— TASK TO COMPLETE —
Pull out from the material below all lines with "funcs".

[Opening EXTRACTED RECORDS section]

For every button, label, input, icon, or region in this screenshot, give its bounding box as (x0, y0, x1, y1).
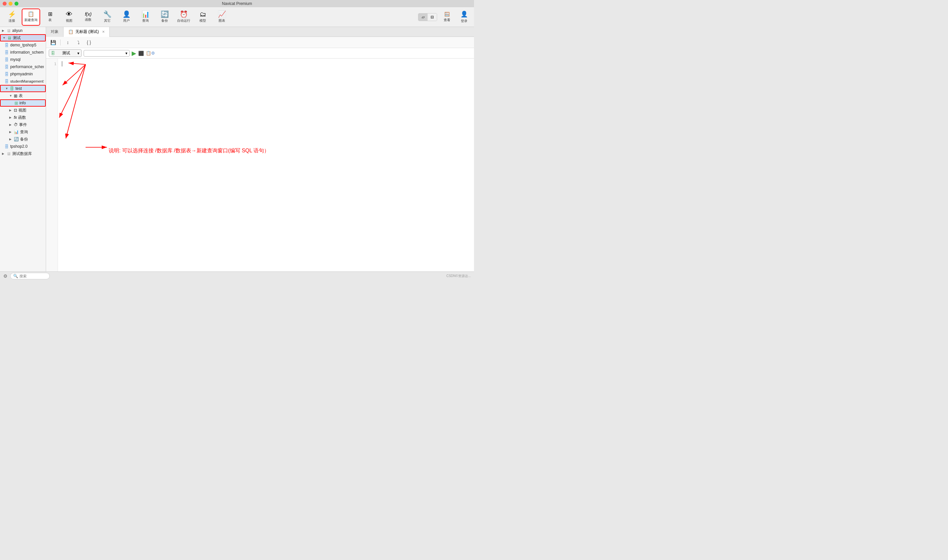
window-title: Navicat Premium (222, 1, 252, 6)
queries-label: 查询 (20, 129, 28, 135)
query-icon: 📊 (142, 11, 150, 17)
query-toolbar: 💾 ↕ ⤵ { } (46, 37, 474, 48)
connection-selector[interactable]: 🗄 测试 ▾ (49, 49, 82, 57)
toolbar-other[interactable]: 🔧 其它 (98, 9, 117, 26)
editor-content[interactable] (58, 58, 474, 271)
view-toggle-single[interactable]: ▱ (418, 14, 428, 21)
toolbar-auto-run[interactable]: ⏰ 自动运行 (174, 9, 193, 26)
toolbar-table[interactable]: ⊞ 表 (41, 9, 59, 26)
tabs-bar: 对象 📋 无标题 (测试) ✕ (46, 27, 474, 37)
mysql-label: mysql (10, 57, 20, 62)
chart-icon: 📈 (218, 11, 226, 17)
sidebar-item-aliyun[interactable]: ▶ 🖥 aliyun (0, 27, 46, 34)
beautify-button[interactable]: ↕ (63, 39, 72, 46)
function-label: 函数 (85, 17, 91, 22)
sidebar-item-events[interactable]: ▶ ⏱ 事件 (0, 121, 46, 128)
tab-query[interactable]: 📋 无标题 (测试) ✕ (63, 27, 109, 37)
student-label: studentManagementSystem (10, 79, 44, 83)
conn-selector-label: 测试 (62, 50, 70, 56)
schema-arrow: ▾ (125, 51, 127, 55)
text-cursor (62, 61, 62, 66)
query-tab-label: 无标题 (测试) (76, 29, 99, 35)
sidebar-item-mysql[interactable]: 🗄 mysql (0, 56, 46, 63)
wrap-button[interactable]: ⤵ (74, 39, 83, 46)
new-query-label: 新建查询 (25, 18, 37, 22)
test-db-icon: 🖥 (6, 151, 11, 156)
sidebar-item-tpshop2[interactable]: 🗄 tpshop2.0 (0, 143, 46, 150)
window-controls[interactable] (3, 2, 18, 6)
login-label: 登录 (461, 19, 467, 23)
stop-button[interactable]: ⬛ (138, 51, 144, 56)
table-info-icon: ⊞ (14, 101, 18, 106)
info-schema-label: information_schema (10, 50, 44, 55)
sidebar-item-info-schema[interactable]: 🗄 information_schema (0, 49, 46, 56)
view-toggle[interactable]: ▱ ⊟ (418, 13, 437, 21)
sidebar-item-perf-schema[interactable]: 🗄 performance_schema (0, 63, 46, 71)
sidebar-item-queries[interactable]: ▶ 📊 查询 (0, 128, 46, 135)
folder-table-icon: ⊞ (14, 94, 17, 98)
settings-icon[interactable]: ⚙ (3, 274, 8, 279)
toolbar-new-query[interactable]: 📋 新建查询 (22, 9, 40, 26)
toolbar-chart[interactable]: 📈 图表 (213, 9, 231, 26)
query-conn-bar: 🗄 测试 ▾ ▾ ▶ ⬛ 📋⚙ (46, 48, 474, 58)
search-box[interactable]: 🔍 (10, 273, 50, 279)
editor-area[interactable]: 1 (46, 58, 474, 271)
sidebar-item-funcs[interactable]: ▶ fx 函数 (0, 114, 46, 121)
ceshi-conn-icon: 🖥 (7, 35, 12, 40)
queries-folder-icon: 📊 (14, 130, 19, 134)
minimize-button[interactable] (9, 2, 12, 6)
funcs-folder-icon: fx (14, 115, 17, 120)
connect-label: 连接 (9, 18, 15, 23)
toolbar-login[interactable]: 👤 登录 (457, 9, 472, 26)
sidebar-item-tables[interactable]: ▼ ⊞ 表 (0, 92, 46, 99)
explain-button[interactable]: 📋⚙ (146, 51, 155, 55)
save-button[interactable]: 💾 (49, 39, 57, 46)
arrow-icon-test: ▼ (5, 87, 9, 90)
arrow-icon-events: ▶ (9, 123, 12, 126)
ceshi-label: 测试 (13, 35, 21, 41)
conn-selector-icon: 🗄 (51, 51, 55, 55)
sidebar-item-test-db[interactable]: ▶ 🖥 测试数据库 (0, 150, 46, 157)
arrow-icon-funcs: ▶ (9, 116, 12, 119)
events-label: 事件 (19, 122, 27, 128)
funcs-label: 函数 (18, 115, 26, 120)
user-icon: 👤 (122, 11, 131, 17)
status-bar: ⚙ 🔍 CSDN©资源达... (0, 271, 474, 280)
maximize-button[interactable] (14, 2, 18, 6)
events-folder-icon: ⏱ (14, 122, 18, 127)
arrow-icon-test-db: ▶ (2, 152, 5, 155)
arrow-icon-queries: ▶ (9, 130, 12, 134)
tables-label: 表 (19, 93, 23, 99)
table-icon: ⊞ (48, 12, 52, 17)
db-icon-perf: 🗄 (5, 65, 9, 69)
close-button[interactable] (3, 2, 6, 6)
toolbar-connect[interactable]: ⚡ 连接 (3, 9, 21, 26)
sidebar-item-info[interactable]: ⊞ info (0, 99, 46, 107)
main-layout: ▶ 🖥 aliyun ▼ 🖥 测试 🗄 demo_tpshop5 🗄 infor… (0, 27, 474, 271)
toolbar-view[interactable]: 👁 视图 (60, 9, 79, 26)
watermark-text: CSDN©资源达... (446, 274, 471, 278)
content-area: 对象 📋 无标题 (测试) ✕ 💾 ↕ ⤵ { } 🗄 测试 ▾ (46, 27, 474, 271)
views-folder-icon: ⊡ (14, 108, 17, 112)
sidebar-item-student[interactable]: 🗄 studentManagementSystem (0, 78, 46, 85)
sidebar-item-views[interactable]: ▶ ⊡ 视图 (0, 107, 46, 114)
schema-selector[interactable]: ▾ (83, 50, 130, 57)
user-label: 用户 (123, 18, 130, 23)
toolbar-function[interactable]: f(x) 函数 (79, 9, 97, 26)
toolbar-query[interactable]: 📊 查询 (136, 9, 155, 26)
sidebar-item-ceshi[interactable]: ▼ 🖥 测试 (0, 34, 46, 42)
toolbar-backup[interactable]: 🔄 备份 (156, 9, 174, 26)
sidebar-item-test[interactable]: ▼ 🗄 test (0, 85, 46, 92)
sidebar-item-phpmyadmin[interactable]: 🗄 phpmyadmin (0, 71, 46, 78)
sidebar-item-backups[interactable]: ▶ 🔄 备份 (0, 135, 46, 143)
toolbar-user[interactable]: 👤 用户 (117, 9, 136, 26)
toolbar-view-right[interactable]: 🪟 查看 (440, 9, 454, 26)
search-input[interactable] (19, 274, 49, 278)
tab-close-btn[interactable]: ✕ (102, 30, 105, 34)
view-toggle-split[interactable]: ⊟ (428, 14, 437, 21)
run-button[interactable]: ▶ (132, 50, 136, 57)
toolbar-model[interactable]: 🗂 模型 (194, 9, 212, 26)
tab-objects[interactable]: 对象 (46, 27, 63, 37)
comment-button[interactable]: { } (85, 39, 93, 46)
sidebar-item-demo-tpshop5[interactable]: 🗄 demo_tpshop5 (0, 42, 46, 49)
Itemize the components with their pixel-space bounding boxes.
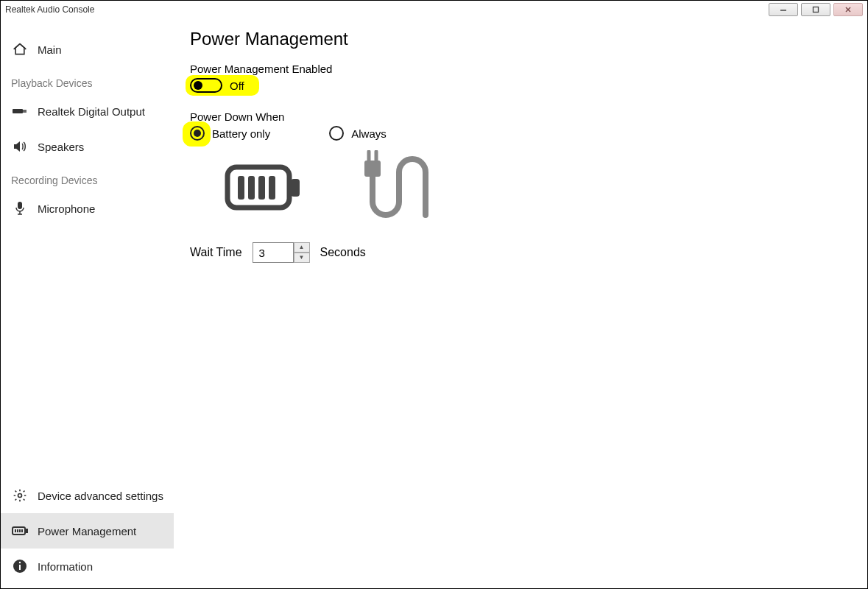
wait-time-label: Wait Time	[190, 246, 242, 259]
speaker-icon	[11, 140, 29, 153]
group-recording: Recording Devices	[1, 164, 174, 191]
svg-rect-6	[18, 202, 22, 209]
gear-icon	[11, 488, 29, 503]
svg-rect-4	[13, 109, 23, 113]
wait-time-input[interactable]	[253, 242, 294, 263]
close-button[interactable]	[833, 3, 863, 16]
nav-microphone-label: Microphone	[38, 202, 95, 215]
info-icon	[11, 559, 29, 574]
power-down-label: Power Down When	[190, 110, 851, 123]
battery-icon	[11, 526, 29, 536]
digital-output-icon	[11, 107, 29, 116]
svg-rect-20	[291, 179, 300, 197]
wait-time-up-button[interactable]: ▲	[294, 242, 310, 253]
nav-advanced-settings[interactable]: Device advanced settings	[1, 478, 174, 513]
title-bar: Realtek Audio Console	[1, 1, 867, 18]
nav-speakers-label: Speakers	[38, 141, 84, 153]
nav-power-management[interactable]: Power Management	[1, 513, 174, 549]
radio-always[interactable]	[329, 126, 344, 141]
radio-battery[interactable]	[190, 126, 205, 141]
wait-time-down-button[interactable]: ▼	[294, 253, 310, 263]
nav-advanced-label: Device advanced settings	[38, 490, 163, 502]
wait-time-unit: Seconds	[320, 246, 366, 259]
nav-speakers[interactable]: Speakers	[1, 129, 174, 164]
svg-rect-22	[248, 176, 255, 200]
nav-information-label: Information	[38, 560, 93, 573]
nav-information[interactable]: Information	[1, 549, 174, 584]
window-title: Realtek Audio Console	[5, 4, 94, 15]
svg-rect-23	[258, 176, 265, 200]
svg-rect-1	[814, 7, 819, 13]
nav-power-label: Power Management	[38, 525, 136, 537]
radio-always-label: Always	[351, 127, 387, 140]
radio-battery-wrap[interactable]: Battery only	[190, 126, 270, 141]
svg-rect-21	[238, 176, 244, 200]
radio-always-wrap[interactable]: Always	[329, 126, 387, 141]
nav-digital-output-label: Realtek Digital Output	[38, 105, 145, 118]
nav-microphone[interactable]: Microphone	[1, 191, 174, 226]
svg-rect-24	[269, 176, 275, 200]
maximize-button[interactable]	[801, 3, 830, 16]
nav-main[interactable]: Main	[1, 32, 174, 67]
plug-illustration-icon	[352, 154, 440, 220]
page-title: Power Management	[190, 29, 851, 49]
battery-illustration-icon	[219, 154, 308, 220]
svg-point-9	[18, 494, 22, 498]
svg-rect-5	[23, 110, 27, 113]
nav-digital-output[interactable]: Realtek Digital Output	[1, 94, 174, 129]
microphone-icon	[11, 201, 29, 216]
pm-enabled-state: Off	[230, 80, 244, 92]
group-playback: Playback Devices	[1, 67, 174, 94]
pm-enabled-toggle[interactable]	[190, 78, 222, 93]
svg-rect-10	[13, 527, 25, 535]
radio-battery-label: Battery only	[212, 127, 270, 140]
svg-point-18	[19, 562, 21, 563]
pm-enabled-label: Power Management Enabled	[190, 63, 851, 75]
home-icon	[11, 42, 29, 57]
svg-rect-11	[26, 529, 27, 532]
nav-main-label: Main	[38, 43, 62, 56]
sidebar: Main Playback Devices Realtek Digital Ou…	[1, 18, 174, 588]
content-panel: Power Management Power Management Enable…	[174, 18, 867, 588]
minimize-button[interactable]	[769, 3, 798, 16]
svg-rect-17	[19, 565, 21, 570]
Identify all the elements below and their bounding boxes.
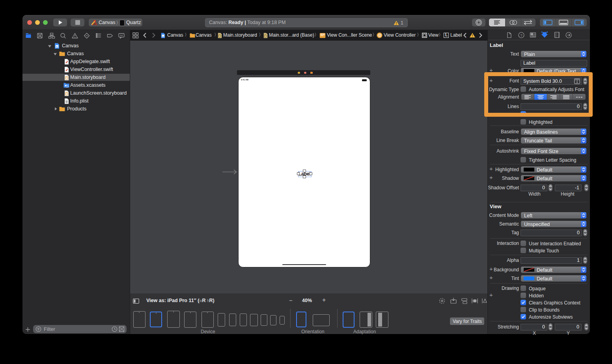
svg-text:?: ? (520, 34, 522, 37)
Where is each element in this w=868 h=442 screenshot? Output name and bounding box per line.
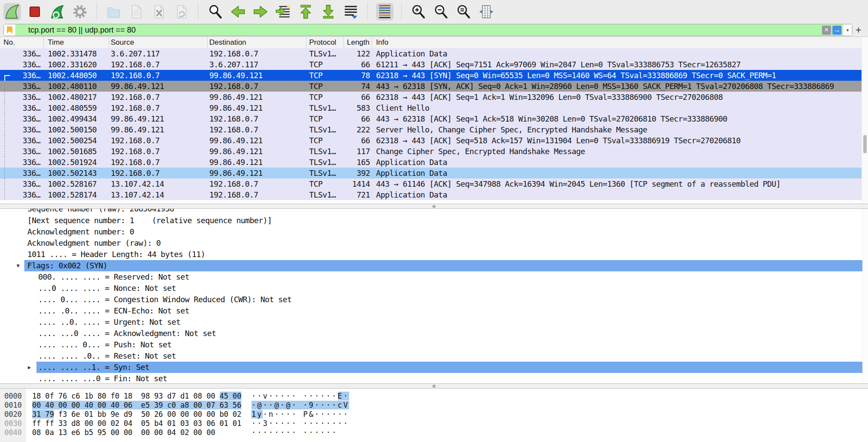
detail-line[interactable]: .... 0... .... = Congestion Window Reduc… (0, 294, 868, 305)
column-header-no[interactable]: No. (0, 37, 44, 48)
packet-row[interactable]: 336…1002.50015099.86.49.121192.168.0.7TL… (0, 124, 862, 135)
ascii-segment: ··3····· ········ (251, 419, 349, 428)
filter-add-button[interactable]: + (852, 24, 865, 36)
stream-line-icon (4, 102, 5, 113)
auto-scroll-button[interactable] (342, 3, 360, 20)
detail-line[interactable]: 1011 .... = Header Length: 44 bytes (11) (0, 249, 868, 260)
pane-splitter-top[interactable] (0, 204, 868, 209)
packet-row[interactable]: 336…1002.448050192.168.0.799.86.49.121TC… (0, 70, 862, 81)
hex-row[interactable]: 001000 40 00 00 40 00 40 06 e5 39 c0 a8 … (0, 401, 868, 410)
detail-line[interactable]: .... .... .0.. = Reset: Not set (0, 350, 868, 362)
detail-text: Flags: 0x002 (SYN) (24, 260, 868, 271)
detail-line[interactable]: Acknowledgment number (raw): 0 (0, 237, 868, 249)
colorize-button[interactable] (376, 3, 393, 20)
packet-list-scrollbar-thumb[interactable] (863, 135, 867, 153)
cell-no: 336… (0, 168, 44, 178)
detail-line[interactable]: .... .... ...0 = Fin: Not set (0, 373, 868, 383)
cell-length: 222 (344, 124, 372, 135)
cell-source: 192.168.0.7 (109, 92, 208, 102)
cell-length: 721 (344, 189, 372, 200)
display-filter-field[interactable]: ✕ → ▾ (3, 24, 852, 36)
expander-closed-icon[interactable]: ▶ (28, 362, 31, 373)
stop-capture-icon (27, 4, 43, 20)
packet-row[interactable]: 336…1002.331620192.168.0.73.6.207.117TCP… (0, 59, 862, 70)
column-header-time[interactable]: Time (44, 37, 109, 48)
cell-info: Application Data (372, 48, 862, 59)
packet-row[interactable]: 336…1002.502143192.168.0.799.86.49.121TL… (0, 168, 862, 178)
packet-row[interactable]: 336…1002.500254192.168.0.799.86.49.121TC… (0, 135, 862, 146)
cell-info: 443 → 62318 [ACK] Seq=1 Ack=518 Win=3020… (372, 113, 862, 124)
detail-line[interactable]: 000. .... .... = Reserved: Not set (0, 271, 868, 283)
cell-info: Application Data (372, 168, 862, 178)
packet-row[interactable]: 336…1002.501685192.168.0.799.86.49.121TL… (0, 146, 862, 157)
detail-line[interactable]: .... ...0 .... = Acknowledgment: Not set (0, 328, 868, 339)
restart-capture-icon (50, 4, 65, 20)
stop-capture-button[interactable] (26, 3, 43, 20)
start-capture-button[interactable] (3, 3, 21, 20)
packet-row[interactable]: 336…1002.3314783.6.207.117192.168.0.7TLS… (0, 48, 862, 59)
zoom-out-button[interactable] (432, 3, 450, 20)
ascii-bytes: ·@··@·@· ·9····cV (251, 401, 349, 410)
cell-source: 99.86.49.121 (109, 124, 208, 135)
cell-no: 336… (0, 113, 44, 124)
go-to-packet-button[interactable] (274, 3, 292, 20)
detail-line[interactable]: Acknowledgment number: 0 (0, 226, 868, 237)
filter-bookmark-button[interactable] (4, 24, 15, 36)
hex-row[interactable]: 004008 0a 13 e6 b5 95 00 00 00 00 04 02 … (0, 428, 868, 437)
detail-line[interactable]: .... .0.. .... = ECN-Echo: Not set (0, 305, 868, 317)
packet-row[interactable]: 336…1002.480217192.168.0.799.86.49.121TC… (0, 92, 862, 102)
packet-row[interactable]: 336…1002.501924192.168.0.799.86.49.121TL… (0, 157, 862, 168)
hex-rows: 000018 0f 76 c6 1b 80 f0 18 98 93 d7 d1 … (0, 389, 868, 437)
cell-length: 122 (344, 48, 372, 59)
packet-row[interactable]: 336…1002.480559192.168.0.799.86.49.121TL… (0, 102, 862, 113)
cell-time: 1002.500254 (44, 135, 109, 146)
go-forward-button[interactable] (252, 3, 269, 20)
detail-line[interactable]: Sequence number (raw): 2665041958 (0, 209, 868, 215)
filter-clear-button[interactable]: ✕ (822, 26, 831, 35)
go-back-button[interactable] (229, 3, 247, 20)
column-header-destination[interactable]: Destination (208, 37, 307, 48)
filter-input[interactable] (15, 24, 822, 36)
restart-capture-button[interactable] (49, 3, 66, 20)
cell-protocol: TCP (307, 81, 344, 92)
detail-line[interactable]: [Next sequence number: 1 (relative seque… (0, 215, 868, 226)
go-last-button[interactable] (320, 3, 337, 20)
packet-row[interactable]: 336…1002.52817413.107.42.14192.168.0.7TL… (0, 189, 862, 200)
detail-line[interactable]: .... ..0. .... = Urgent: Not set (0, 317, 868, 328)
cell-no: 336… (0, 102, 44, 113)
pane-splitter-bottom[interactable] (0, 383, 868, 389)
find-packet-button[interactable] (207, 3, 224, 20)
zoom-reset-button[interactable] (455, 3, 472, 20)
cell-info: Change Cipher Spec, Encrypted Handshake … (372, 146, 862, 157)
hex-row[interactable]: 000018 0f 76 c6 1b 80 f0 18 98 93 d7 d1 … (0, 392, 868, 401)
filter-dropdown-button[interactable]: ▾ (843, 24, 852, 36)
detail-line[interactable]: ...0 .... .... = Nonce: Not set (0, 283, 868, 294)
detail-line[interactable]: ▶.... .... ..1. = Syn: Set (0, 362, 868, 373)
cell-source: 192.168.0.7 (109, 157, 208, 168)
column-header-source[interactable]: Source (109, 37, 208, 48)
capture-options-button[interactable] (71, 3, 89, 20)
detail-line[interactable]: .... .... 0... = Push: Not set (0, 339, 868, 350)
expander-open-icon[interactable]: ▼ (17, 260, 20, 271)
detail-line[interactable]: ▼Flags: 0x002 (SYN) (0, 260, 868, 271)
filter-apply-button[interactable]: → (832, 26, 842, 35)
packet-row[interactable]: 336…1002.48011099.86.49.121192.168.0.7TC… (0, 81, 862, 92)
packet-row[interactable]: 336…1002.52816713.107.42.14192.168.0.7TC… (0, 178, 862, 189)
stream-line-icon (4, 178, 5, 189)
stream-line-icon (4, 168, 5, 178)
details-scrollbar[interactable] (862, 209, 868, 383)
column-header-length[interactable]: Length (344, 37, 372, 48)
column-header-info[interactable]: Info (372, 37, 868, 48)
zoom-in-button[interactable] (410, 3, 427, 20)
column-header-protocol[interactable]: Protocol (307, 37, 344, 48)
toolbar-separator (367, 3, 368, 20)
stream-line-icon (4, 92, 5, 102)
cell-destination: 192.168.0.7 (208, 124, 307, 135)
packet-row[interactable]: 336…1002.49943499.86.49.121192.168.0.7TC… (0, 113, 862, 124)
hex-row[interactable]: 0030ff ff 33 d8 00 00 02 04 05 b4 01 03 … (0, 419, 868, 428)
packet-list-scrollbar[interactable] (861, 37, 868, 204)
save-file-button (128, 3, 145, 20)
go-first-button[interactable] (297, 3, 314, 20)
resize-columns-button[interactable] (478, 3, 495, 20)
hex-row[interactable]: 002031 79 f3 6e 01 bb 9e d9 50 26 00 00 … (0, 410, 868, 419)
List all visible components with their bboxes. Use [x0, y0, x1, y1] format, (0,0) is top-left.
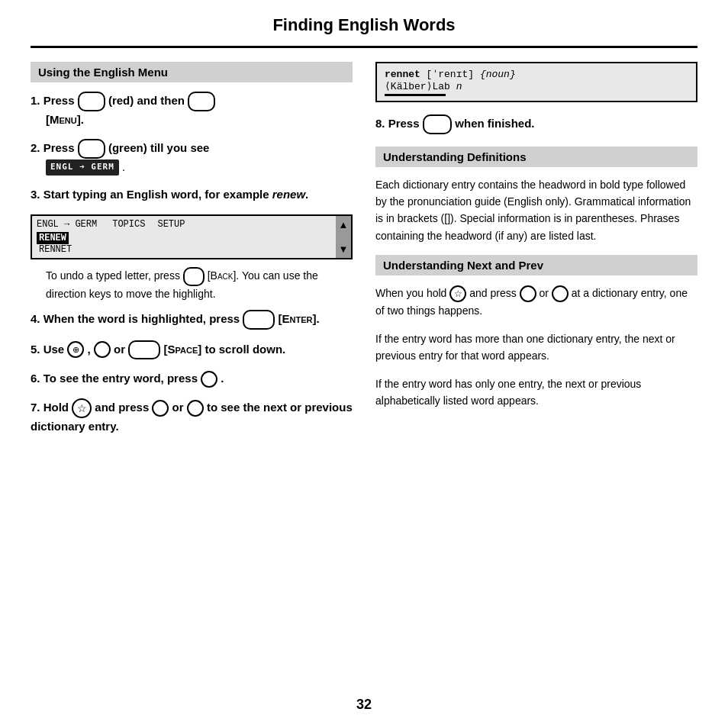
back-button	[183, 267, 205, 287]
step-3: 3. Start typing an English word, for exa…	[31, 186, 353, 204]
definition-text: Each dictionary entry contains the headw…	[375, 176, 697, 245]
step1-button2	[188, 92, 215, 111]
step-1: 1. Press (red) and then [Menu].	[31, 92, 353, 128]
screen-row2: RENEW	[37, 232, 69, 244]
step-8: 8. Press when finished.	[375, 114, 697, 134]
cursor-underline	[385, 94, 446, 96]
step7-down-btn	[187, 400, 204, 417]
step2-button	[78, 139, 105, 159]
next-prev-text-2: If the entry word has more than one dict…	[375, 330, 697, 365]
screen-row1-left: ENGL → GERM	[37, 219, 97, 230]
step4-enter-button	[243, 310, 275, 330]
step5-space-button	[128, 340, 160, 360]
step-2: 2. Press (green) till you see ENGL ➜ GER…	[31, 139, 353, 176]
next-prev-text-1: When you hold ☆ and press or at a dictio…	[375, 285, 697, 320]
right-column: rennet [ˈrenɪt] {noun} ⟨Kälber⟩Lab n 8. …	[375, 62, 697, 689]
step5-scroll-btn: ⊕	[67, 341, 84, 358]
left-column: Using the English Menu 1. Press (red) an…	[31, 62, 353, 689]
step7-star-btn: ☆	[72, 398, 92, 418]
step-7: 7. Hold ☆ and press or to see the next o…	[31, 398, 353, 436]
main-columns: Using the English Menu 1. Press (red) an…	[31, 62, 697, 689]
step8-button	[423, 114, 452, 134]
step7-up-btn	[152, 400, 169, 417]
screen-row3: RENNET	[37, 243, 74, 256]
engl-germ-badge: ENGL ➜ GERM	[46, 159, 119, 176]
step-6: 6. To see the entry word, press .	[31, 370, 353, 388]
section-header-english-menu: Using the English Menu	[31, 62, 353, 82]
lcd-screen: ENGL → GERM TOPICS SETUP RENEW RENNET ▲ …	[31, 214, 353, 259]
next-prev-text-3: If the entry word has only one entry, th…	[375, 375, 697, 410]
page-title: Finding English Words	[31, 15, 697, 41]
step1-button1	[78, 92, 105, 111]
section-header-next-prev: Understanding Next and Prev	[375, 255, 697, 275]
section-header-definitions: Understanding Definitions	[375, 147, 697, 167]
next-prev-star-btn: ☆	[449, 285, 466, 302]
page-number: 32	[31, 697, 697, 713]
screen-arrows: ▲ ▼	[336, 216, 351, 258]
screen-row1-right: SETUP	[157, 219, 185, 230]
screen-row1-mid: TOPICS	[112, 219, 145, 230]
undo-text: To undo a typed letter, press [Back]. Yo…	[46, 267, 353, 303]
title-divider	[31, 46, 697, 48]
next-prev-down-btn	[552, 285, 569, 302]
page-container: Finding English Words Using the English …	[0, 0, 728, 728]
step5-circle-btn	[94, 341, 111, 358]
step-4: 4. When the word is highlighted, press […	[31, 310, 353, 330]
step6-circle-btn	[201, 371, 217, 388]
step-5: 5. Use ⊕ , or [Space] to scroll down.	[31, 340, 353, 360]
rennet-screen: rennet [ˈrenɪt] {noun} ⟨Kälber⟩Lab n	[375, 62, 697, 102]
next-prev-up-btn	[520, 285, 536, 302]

[Closing EXTRACTED RECORDS section]

— RESPONSE TO THE EXERCISE —
sidebar-item-funcs[interactable]: ▶ fx 函数 (0, 114, 46, 121)
funcs-folder-icon: fx (14, 115, 17, 120)
arrow-icon-funcs: ▶ (9, 116, 12, 119)
funcs-label: 函数 (18, 115, 26, 120)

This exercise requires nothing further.